• **HOW TO COMPLETE THIS TASK**: Take every line in the entries that includes the word "Trophy" and copy it.
##########
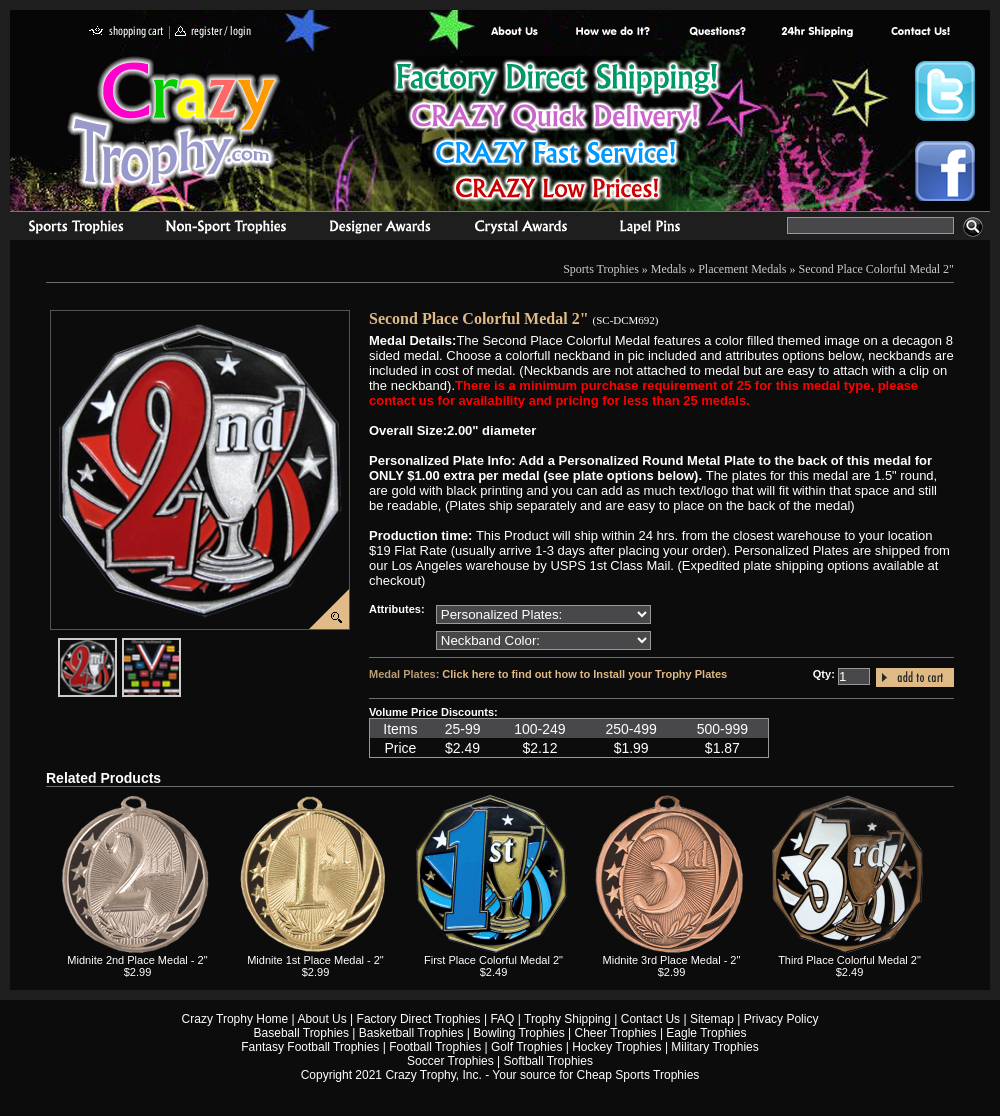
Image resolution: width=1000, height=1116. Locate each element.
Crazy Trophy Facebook (945, 171)
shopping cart (126, 32)
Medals (668, 269)
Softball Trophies (548, 1061)
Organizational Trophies (226, 229)
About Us (515, 32)
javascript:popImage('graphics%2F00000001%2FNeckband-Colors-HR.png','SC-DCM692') (180, 646)
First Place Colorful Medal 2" (493, 960)
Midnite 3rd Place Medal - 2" (672, 960)
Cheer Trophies (616, 1033)
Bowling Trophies (518, 1033)
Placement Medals (742, 269)
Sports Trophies (67, 229)
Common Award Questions (717, 32)
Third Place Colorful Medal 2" (849, 960)
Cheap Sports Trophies (638, 1075)
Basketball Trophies (411, 1033)
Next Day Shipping (817, 32)
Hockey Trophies (616, 1047)
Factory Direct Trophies (613, 32)
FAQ (502, 1019)
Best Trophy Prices (556, 133)
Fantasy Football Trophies (310, 1047)
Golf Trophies (526, 1047)
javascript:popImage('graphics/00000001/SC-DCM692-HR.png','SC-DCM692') (116, 646)
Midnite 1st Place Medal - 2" (315, 960)
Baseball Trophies (301, 1033)
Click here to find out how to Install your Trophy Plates (584, 674)
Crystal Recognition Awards (520, 229)
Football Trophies (435, 1047)
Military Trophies (714, 1047)
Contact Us (650, 1019)
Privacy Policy (781, 1019)
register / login (213, 32)
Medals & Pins (654, 229)
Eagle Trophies (706, 1033)
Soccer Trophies (450, 1061)
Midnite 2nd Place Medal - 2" (137, 960)
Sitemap (712, 1019)
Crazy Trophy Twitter (945, 91)
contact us (919, 32)
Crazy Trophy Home (235, 1019)
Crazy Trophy (175, 123)
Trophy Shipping (567, 1019)
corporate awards (379, 229)
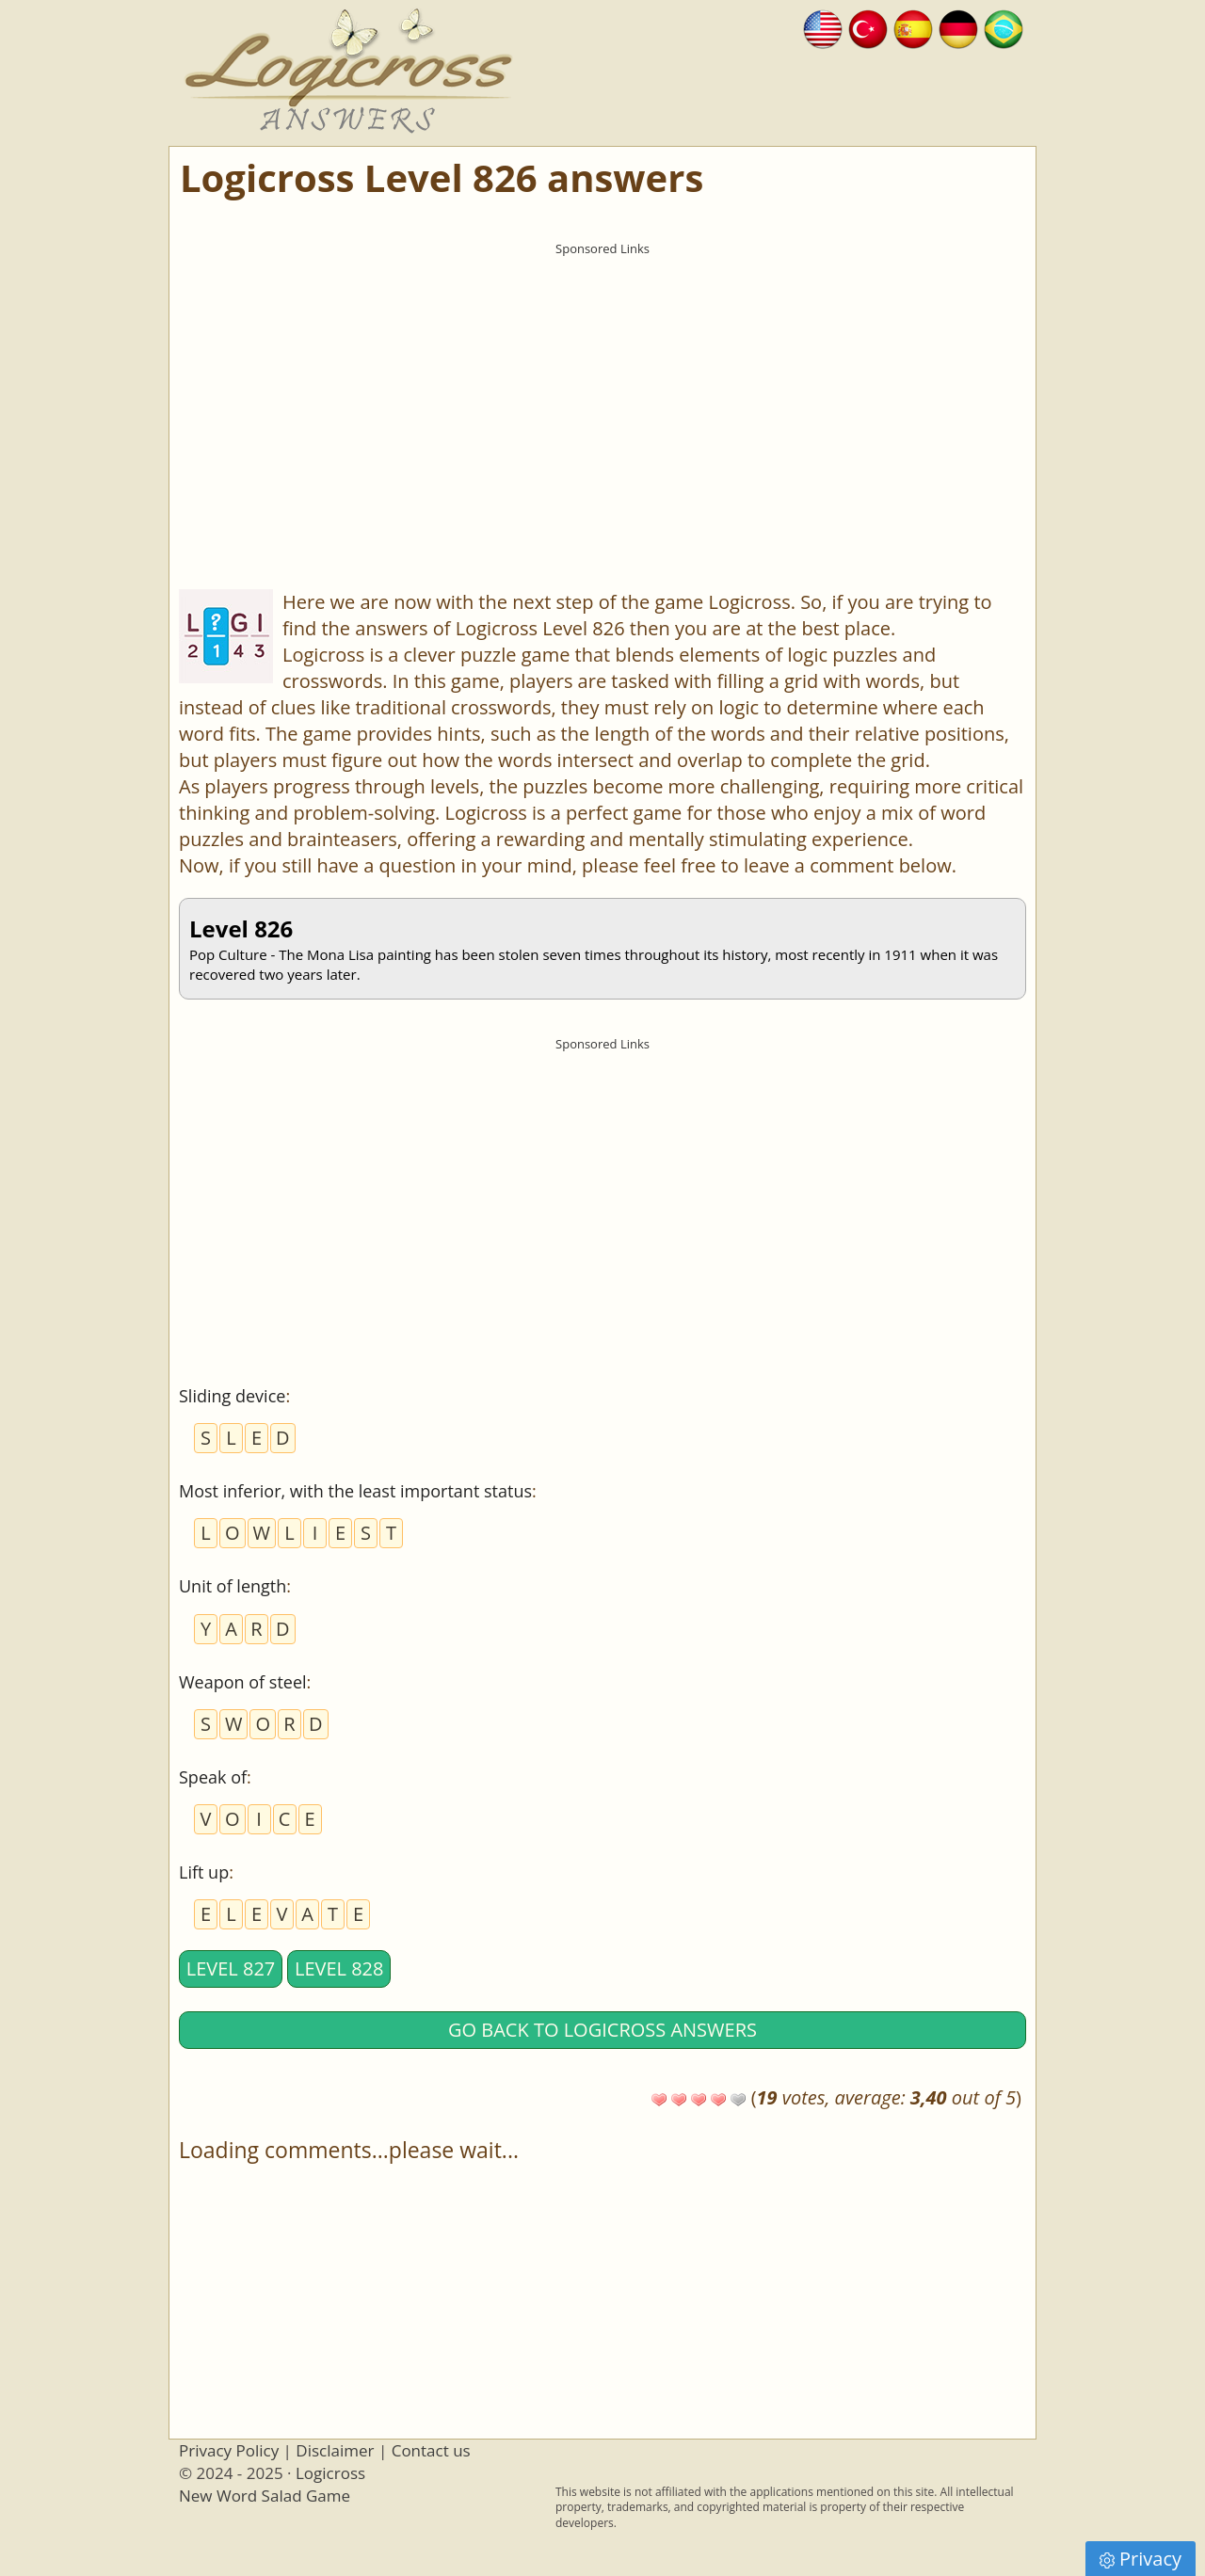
##########
• **OUTPUT OF THE EXERCISE**:
Crazy Trophy Facebook (945, 171)
Best Trophy Prices (556, 133)
Click here to find out how to Install your Trophy Plates (584, 674)
Crazy Trophy Twitter (945, 91)
Crazy Trophy Home (235, 1019)
Crazy Trophy (175, 123)
Trophy Shipping (567, 1019)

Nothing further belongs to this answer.